I thought again about Lilly Allen’s remarks regarding Paris Hilton.
Allen confuses several issues here: the quality of “art” (whatever we might call as art), the art of successful marketing and the distinction between creative work and the medium in which it is created and promoted.
Allen views herself and MySpace as “good” and Paris and her marketing tactics as “evil”. So evil, that someone should kill those buying Paris Hilton records.

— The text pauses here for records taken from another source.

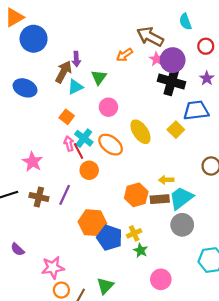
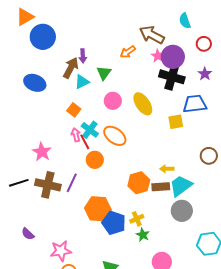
yellow square: (176, 130) -> (176, 122), turned 35
yellow ellipse: (141, 132) -> (143, 104), moved
brown cross: (39, 197) -> (48, 185), size x1.4

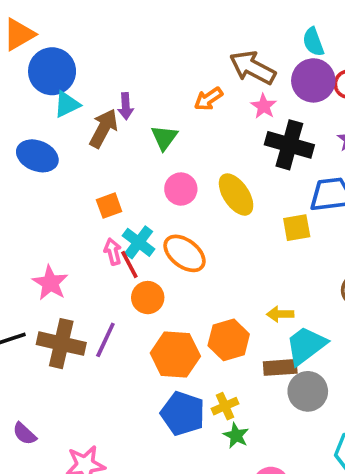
purple circle: (173, 57) -> (313, 80), moved
cyan triangle: (82, 82) -> (67, 104), moved
orange square: (74, 110) -> (109, 206), turned 32
brown rectangle: (161, 187) -> (280, 367), moved
orange hexagon: (98, 209) -> (175, 355), moved

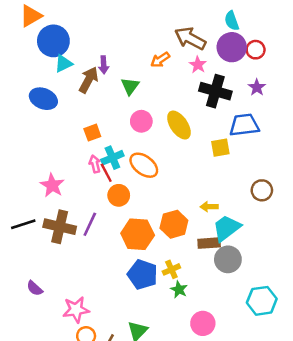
cyan cross: (139, 242) -> (112, 158), turned 30

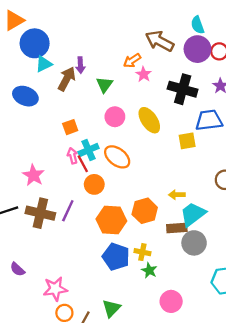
pink star: (198, 65) -> (144, 74), moved
yellow cross: (171, 269) -> (142, 252), turned 35

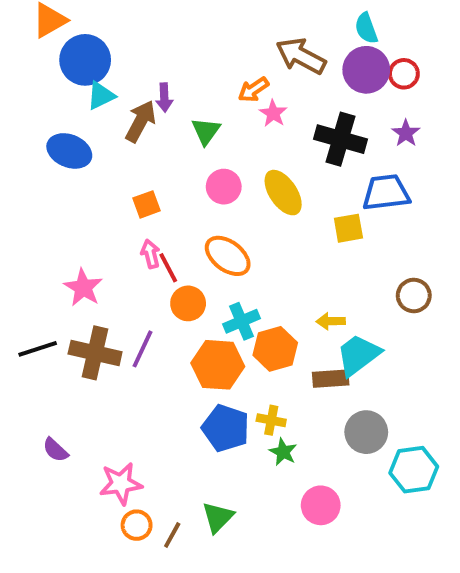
cyan cross: (89, 150) -> (242, 321), moved
gray circle: (194, 243) -> (366, 432), moved

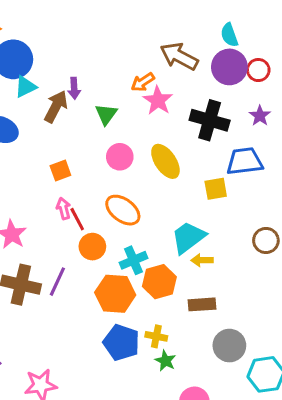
pink star: (273, 113) -> (158, 100), size x1.4
cyan trapezoid: (358, 355) -> (188, 237), moved

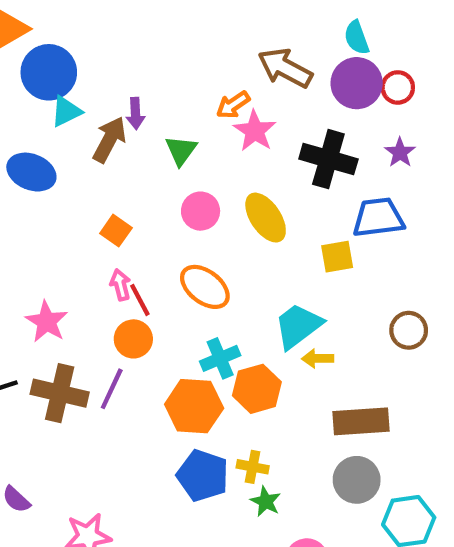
orange square: (60, 170) -> (116, 231), turned -35
orange circle: (92, 247) -> (133, 339), moved
brown rectangle: (202, 304) -> (361, 421), moved, size x1.4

However, her argument is inherently wrong: if Allen’s music could stand on its own, the medium on which it first appeared – MySpace – is only part of the picture. The bigger part should be her “art” and not the way she marketed her art. If she includes herself and Arctic Monkeys at the same groups (of artists who managed to find fame through MySpace), it means that Allen actually attributes much to the medium; to the fact that before the age of Internet, no-one might have heard of her.

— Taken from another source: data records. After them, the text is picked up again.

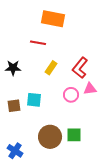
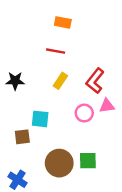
orange rectangle: (53, 19) -> (63, 22), size x0.6
red line: (38, 43) -> (56, 51), moved
brown square: (14, 106) -> (22, 137), moved

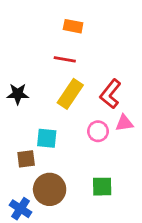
yellow rectangle: (60, 81) -> (70, 94), size x1.5
brown circle: (59, 163) -> (50, 189), moved

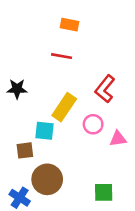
yellow rectangle: (70, 94) -> (64, 107), moved
pink triangle: (124, 123) -> (118, 139), moved
green square: (102, 187) -> (104, 192), moved

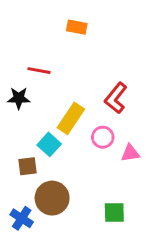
red line: (62, 56) -> (39, 71), moved
cyan square: (45, 131) -> (49, 144), turned 36

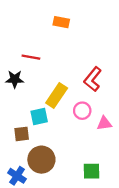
cyan square: (49, 144) -> (39, 116), turned 36

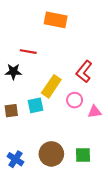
orange rectangle: (61, 22) -> (56, 20), size x1.5
brown square: (22, 134) -> (11, 111), moved
brown circle: (41, 160) -> (51, 154), moved

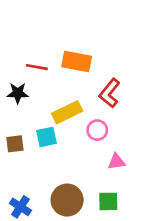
orange rectangle: (56, 20) -> (77, 62), moved
yellow rectangle: (51, 86) -> (67, 112), turned 30
pink triangle: (95, 112) -> (116, 162), moved

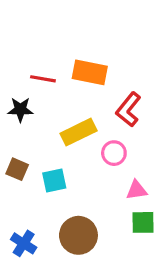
cyan square: (47, 137) -> (54, 180), moved
brown square: (15, 144) -> (17, 169), turned 30
green square: (108, 201) -> (143, 222), moved

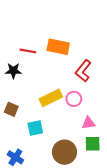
yellow rectangle: (78, 132) -> (51, 98), moved
cyan square: (54, 180) -> (35, 128), moved
brown circle: (78, 235) -> (64, 152), moved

The medium is not MySpace, as much that MySpace enabled Allen’s success. The medium through which MySpace exists is the Internet and more importantly, user-generated content (web 2.0 and so on). And in the medium of user-generated content, Hilton manages to draw much more links (check out her Google trend with that of Allen, no place for comparison…).
This is in a way a lesson for those trying to succeed online: it is really important to create a buzz, to manage to use the qualities of the medium you’re using, whether you’re creating alternative music, or selling your image as the ultimate blonde.